Now everything is ready, and the generated Verilog files can be found under `~/.mase/top/hardware/rtl`. You can inspect the `top.sv` file to see how data is propagated from the inputs of the module through every layer in the original model. You can also find the emitted Cocotb test under `~/.mase/top/hardware/test.py`. Note that the Cocotb testbench class is not emitted as a text file, but rather pickled and stored as a .dill file, which is a compressed way of sharing the testbench. This is then unpickled and instantiated in the `test.py` file which is executed by the Cocotb runner. Now, simply run the `simulate` action to obtain the latency for a single batch inference pass.

In [None]:
import os
import chop.actions as actions

os.environ["COCOTB_RESOLVE_X"] = "ZEROS"
actions.simulate(
    skip_build=False, skip_test=False, gui=False, waves=False, simulator="questa"
)

## Conclusion

In this tutorial, we demonstrated the process of generating an FPGA accelerator for a quantized BERT model using the Mase framework. We began by loading a BERT model and defining its configuration and quantization parameters, then proceeded to quantize the model at the module level. Next, we walked through the detailed steps of emitting SystemVerilog code for the accelerator, which included generating a computation graph using Torch FX, performing various metadata analysis passes, and transforming the graph to be ready for Verilog emission. We showed how to automate these steps using the chop.pipelines API, greatly simplifying the workflow. Finally, we ran the generated Cocotb testbench to evaluate the performance of the accelerator, obtaining throughput and latency metrics.
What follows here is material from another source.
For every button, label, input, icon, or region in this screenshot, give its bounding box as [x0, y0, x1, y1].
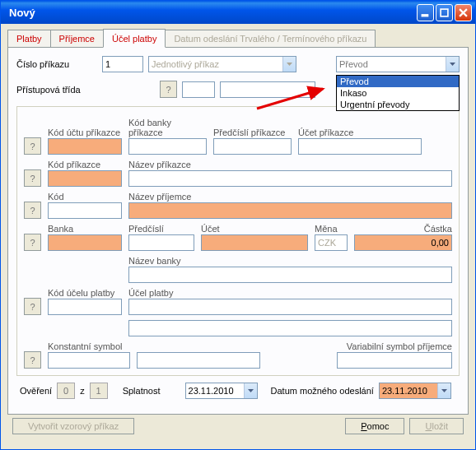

By following this tutorial, you should now have a solid understanding of how to optimize transformer models for FPGA deployment using Mase, from quantization to hardware code generation and performance evaluation. If you are interested in experimenting further, we propose the following suggested exercises.

1. Re-run the flow by changing the q_config dictionary to try different fixed-point precisions. In each case, open the generated Vivado project and launch the synthesis flow to compare the resource consumption of the generated hardware. Create a plot of the LUT, FF and DSP utilization statistics for a range of fixed-point precisions.

2. Repeat exercise 1, but this time experiment with the maximum parallelism parameter. Again, compare the resource consumption for a range of parallelism parameters. This time, also run the Cocotb testbench in each iteration to see how the parallelism affects the inference latency. Based on this analysis, can you suggest an optimal design point that trades off resource consumption with inference latency?

If you are interested in contributing to the Mase project, we suggest the following extension task.

3. Try to support this flow for a new model, such as Llama, Mistral or GPT. Follow the steps in the [documentation]() to import a new model into Mase from the HuggingFace hub, and try running the `AutoPipelineForVerilogEmit`. If that doesn't work directly, see the hints in the [debugging guide]() to support the new model, now you know the steps required.